#### Data records
*** Block opens ***

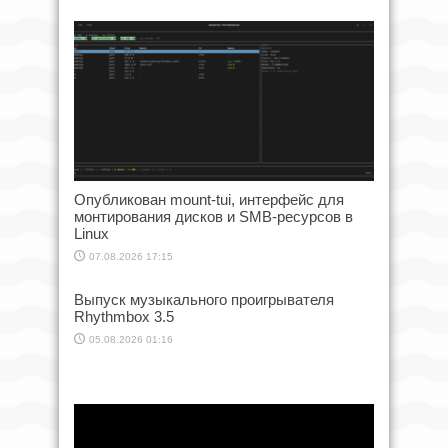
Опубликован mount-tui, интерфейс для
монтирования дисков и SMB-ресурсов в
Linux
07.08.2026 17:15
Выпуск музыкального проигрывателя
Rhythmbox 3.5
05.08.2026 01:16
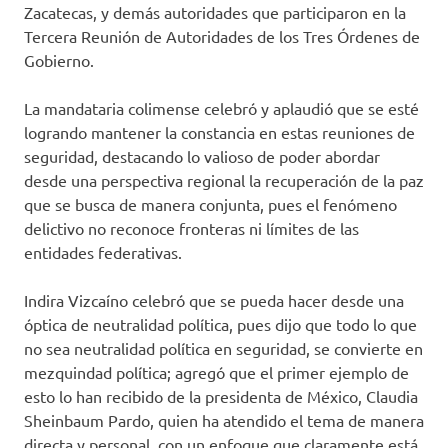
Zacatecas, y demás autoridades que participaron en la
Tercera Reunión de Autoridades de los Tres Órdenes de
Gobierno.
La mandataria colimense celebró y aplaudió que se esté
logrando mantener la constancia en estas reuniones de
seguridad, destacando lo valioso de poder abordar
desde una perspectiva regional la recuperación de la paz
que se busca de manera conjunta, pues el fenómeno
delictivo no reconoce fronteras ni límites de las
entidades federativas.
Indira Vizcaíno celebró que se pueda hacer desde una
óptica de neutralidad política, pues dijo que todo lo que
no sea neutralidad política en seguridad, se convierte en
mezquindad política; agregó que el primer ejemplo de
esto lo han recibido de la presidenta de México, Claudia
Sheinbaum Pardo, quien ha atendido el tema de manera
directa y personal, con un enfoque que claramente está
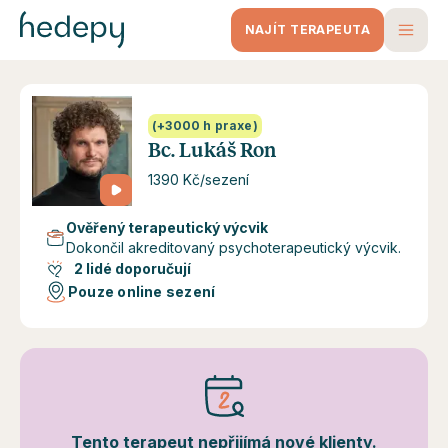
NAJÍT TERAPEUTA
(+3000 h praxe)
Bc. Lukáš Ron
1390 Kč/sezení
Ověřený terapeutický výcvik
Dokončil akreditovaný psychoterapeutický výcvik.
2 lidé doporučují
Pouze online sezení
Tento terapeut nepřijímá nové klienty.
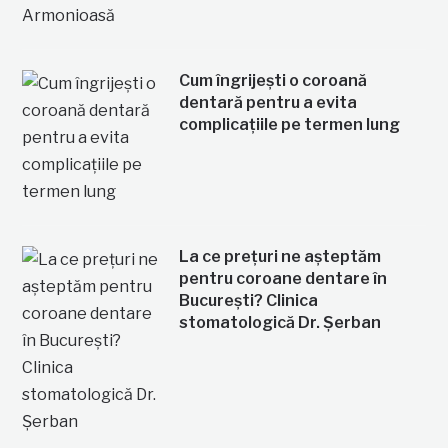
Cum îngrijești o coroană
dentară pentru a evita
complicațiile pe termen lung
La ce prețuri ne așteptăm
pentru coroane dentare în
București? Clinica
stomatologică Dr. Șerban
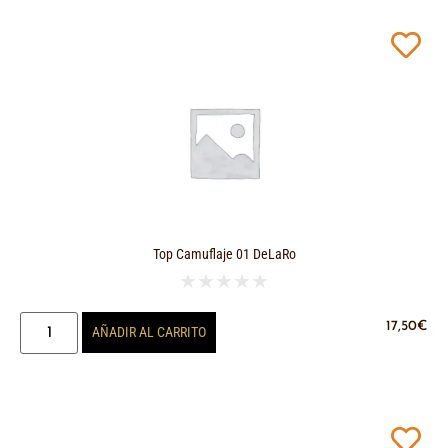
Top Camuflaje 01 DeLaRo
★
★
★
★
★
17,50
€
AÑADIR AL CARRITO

*** Block closes ***

#### Exercise goal
Look through the data above and report every line in which "desde" appears.

#### Answer to the exercise
desde una perspectiva regional la recuperación de la paz
Indira Vizcaíno celebró que se pueda hacer desde una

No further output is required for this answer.